By better I mean fewer density error against the true PDF. Say that $X$ is the random variable that we wish to find its true PDF $f_X$ by the estimation $\hat f_X$. Then my goal is to find $\hat f_X$ that minimizes:
$$ \mathbb{E}[(\hat f_X(X) - f_X(X))^2] $$
Now that I have defined better, my question is:
- We have a random variable $X$ that takes values in $\mathbb{R}^n$.
- We have a finite set of samples $\mathcal{L} = \{x_1,x_2,\ldots,x_k\}$ that contains some outcomes of the variable $X$ as obtained in the past (think of $\mathcal{L}$ as a learning set).

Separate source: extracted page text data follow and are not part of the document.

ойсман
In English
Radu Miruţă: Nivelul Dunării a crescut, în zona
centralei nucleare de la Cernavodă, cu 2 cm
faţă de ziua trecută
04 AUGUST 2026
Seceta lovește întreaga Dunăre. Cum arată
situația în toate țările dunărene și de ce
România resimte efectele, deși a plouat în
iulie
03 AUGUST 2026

- Question: what is the best method to find $f_X$ by empirically analyzing the samples in $\mathcal{L}$. I.e. we must not assume any known kernel (I guess this makes it non-parametric).
Permitted assumptions:
- Samples in $\mathcal{L}$ are randomly and uniformly chosen from the population with the PDF $f_X$.
My thought train:
I can empirically measure the CDF from $\mathcal{L}$, which will have some stairs. Then, I smoothen this CDF so that, when I differentiate it, I get a continuous PDF. I find this easy to understand and see that my assumptions are confined in the interpolation/smoothing of the stairs in the CDF.

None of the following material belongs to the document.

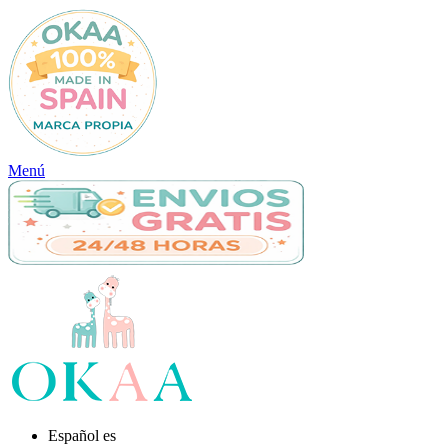
Menú
Español
es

However, when I try to find the PDF directly, I just can't think of a method to estimate it non-parametrically by looking at samples in $\mathcal{L}$. I can only think of estimating the PDF parametrically after assuming certain PDF.

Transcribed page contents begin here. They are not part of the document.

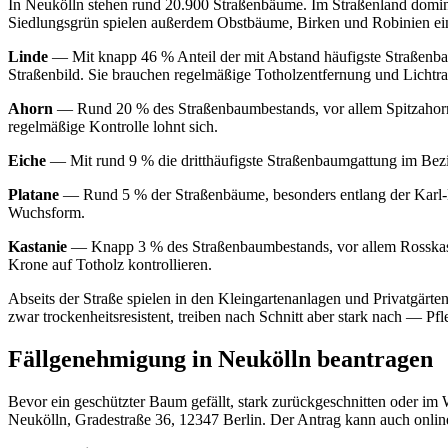
In Neukölln stehen rund 20.900 Straßenbäume. Im Straßenland domin
Siedlungsgrün spielen außerdem Obstbäume, Birken und Robinien ein
Linde
— Mit knapp 46 % Anteil der mit Abstand häufigste Straßenbau
Straßenbild. Sie brauchen regelmäßige Totholzentfernung und Lichtra
Ahorn
— Rund 20 % des Straßenbaumbestands, vor allem Spitzahorn. 
regelmäßige Kontrolle lohnt sich.
Eiche
— Mit rund 9 % die dritthäufigste Straßenbaumgattung im Bezirk
Platane
— Rund 5 % der Straßenbäume, besonders entlang der Karl-M
Wuchsform.
Kastanie
— Knapp 3 % des Straßenbaumbestands, vor allem Rosskasta
Krone auf Totholz kontrollieren.
Abseits der Straße spielen in den Kleingartenanlagen und Privatgärt
zwar trockenheitsresistent, treiben nach Schnitt aber stark nach — 
Fällgenehmigung in Neukölln beantragen
Bevor ein geschützter Baum gefällt, stark zurückgeschnitten oder i
Neukölln, Gradestraße 36, 12347 Berlin. Der Antrag kann auch online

To be honest, I am not even sure why getting non-parametric PDFs from CDFs looks approachable, while getting non-parametric PDFs directly isn't. But this is exactly why I am asking this question. Why is this?
- Are my feelings due to some facts that I am not able to explicitly explain?
- Or are my feelings so only due to the randomness of evolution, and that scientifically none of the methods are actually any better than the other.